Пока Стас Жданько был жив, мы с ним оба верили: если говоришь правду, ты — молодец.
Нас так воспитывали папа-мама, школа, кино. Но к тридцати оказалось, что вера наша — для плакатов и дурачков. Жизнь — отдельно, а правда — отдельно. Я написал документальную повесть о родителях Стаса, о том, как они живут после гибели сына. Ее прочитал Валентин Распутин и сказал, что повесть хорошая, но не будет напечатана при советской власти. «Приятная» была новость: значит, никогда. Все думали, что Советы у нас навечно.
Выходит, я сделал что-то стоящее, но это никому не нужно. («Чужая песня» увидела свет в 1992 году.) Когда меня уговаривали принимать жизнь такой, как она есть, становилось страшновато за уговорщиков. Что надо принимать? Скучное, убогое, циничное? Где же выход? Кто подскажет?
«Блажен час, когда вы встречаете поэта» — еще в школе в книге о Пушкине я прочитал эту фразу. В сентябре 1984 года час настал: я познакомился с Талгатом Нигматулиным. Помните каратиста Салеха из «Пиратов ХХ века»? Сто миллионов зрителей посмотрели этот фильм. А может, кто-то слышал песню «Русские березы», одну из самых популярных в восьмидесятые? Пронзительный тенор выводил пронзительные строки: «Я верю в вашу тишину, / Вот подойду и обниму...» Это его слова.
Срок нашей дружбе выпал малый — всего полгода.
...Одиннадцатое февраля 1985 года. Долгий звонок. В трубке незнакомый голос с прибалтийским акцентом:
— Вильнюс беспокоит. Следователь Климавичус. Вам знаком Талгат Нигматулин? В его записной книжке есть ваш телефон.
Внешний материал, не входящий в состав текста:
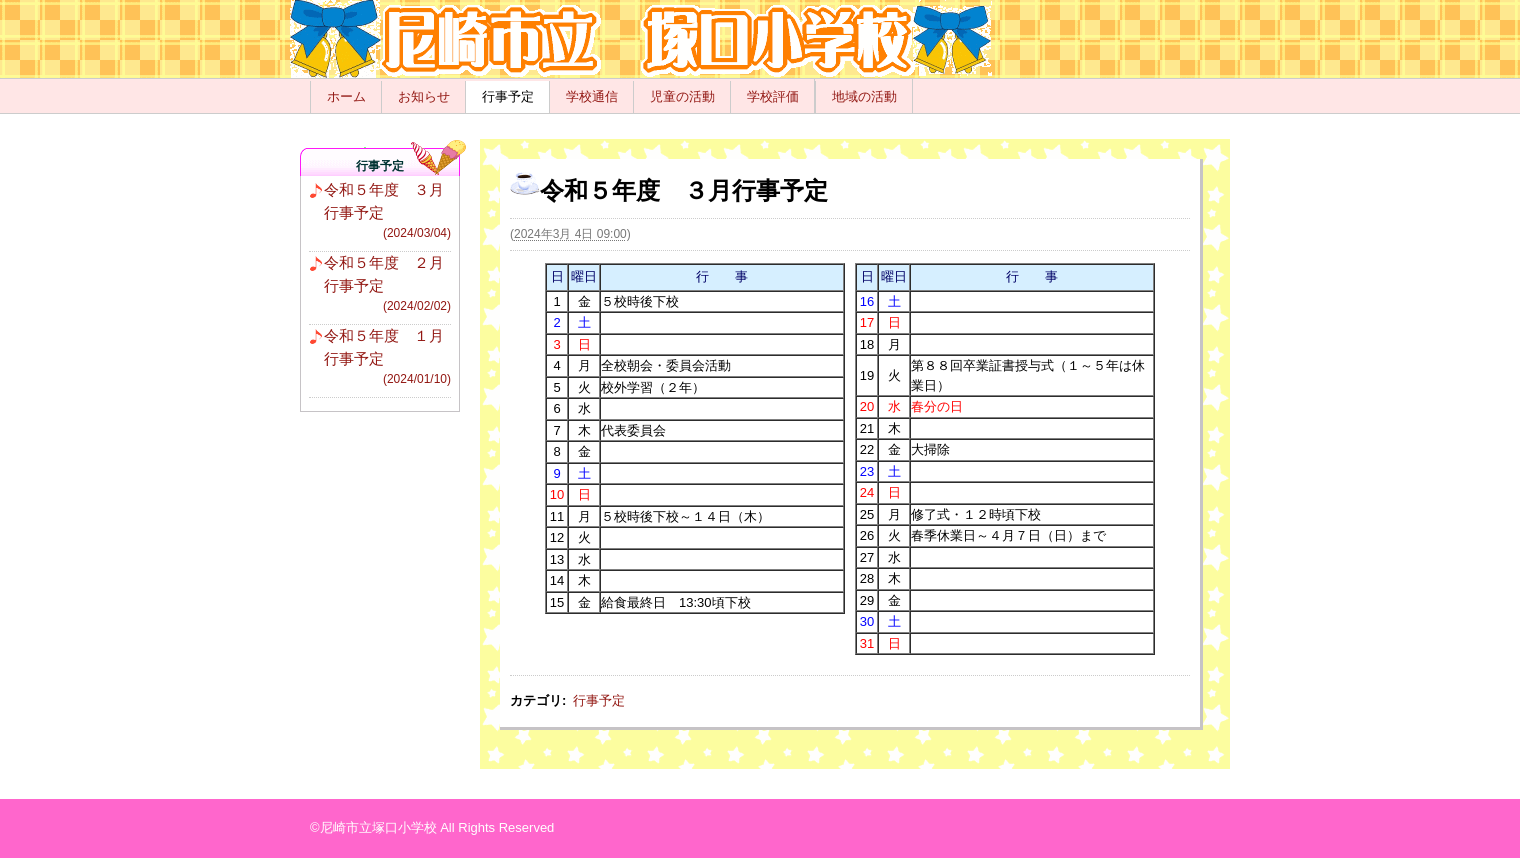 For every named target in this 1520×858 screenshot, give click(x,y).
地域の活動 (864, 96)
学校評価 (773, 96)
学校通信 (592, 96)
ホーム (346, 96)
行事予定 (508, 96)
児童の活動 (682, 96)
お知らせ (424, 96)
— Да, он мой друг. Что случилось?
— Сегодня ночью его убили.
На том конце провода ждали моей реакции. Но я молчал.
— Как вы думаете, кто это сделал?
Дичайший вопрос, но я ответил сразу, не раздумывая: — Его Учитель.
— Почему вы так считаете?
— Не знаю.
Простите.
Я бросил трубку и рванул нарезать круги по комнате, еле сдерживая вой: «Как?!.. Опять?!.. Сначала Стас, а теперь Талгат?!»
Сегодня мы привыкли к насилию и жестокости. А четверть века назад в «обыкновенный садизм» еще не верилось. Нигматулина забили насмерть люди его круга: народный целитель, преподаватель вуза и двое московских студентов. Командовал ими бывший секретарь комсомольской организации крупного предприятия. Все произошло в центре Вильнюса, в элитном доме. Еще четверо приятелей Талгата при этом присутствовали. В перерывах между избиениями хозяйка разносила чай.
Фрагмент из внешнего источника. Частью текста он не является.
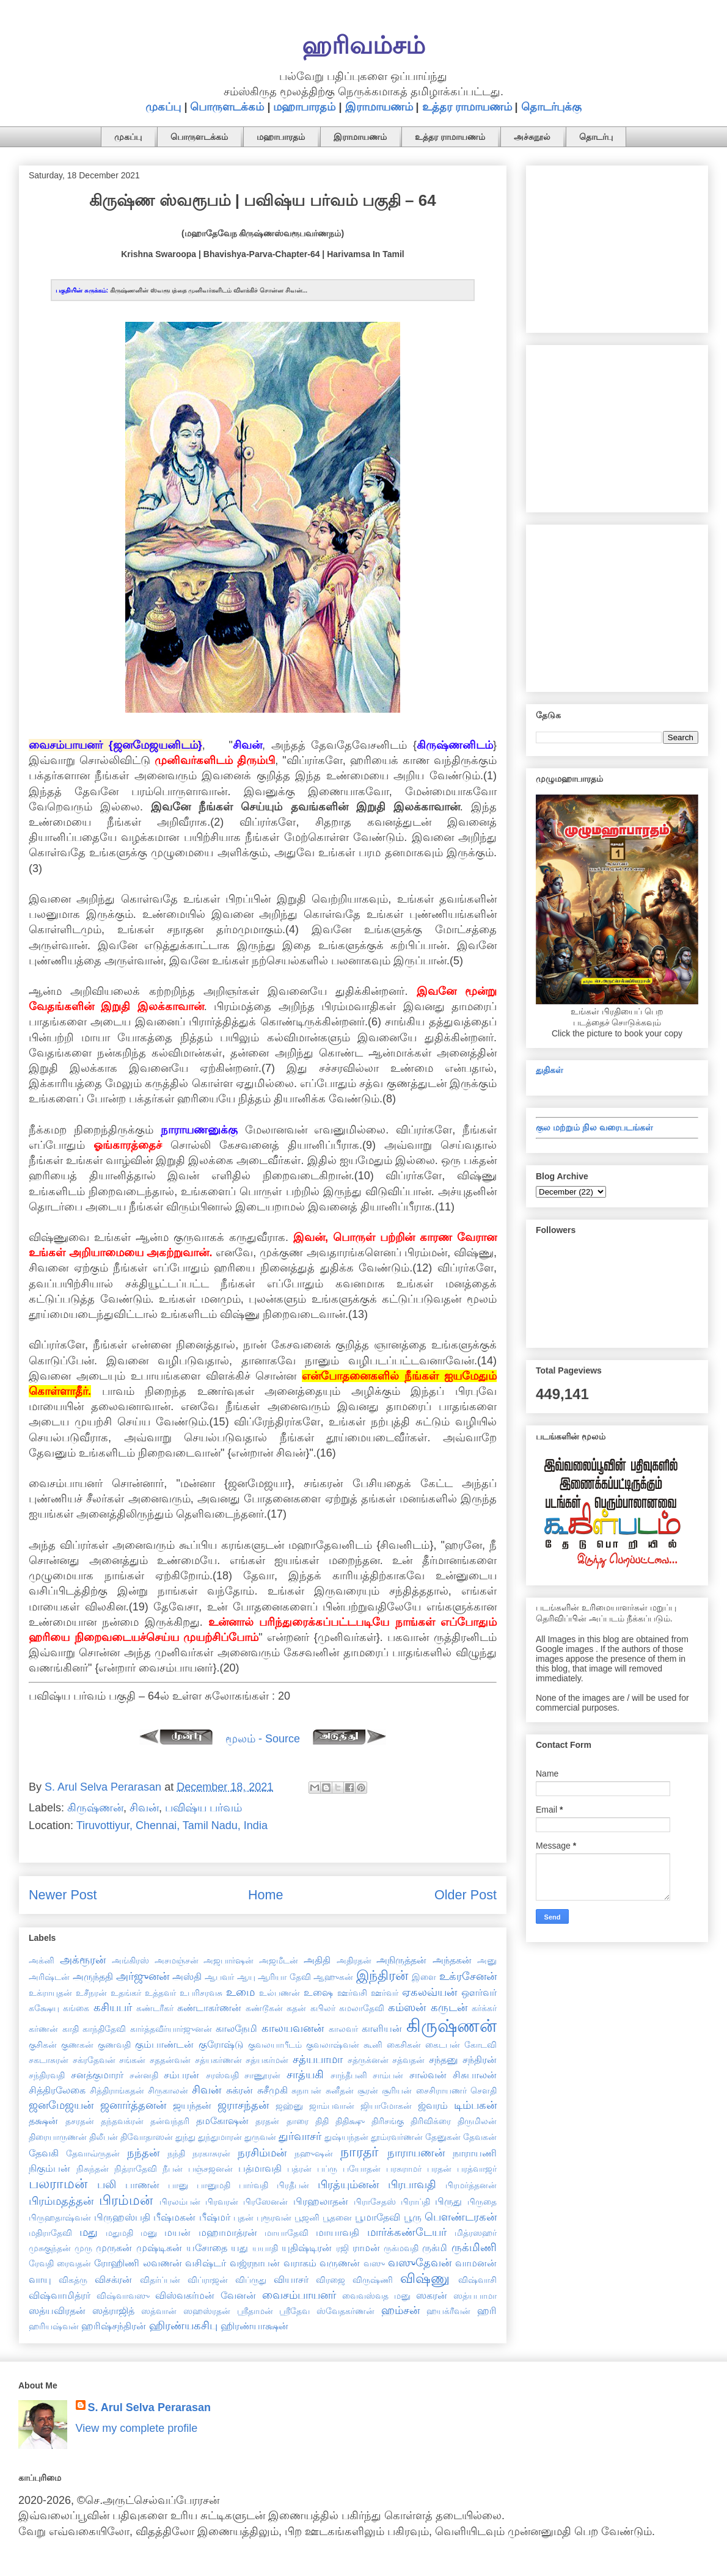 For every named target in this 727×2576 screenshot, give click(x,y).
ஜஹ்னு (289, 2106)
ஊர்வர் (384, 1993)
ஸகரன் (431, 2295)
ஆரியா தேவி (284, 1977)
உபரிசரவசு (201, 1993)
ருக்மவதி (401, 2248)
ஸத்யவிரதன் (57, 2310)
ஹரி (487, 2310)
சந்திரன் (479, 2059)
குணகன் (77, 2045)
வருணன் (340, 2262)
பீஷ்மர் (214, 2216)
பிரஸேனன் (265, 2202)
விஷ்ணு (425, 2278)
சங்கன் (132, 2060)
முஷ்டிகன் (159, 2247)
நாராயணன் (416, 2153)
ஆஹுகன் (333, 1977)
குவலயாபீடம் (275, 2045)
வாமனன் (476, 2262)
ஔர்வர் (479, 1992)
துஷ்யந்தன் (346, 2137)
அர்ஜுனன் (142, 1976)
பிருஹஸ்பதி (122, 2216)
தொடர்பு (596, 137)
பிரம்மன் (126, 2200)
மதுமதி (119, 2233)
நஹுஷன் (313, 2153)
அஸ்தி (187, 1976)
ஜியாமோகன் (386, 2106)
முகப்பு (163, 107)
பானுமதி (213, 2185)
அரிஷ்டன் (49, 1977)
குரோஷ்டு (221, 2044)
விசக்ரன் (113, 2279)
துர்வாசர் (300, 2136)
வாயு (40, 2279)
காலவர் (343, 2029)
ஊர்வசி (352, 1993)
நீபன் (173, 2169)
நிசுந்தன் (92, 2169)
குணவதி (114, 2045)
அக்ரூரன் (83, 1960)
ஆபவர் (219, 1977)
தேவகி (44, 2152)
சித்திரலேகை (57, 2089)
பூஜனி (307, 2217)
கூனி (373, 2045)
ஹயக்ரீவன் (448, 2311)
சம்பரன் (181, 2074)
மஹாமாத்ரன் (228, 2232)
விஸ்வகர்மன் (184, 2295)
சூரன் (367, 2090)
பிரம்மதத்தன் (61, 2201)
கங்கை (76, 2008)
Команда «Бить», команда «Стоп». И опять...
Нигматулин, обладатель черного пояса по карате, не сопротивлялся. Почему? Он мог своих убийц раскидать как котят. Этим вопросом журналисты задаются по сей день. После их ответов мне порой кажется, что Талгата продолжают избивать. Человека можно убить дважды: сначала физически, а потом — исказив память о нем.
Если бы я не ушел из Нового драматического театра, у нас с Талгатом не было бы такого взаимопонимания. Его тяготила несвобода. Меня — тоже. В конце семидесятых наш театр штурмует зритель. Вдруг в печатных органах ЦК вышли разгромные рецензии на лучшие наши спектакли. Это была «лицензия на отстрел» главного режиссера Виталия Ланского. Ланскому «перебили позвоночник», и он от боли прогнулся перед властью.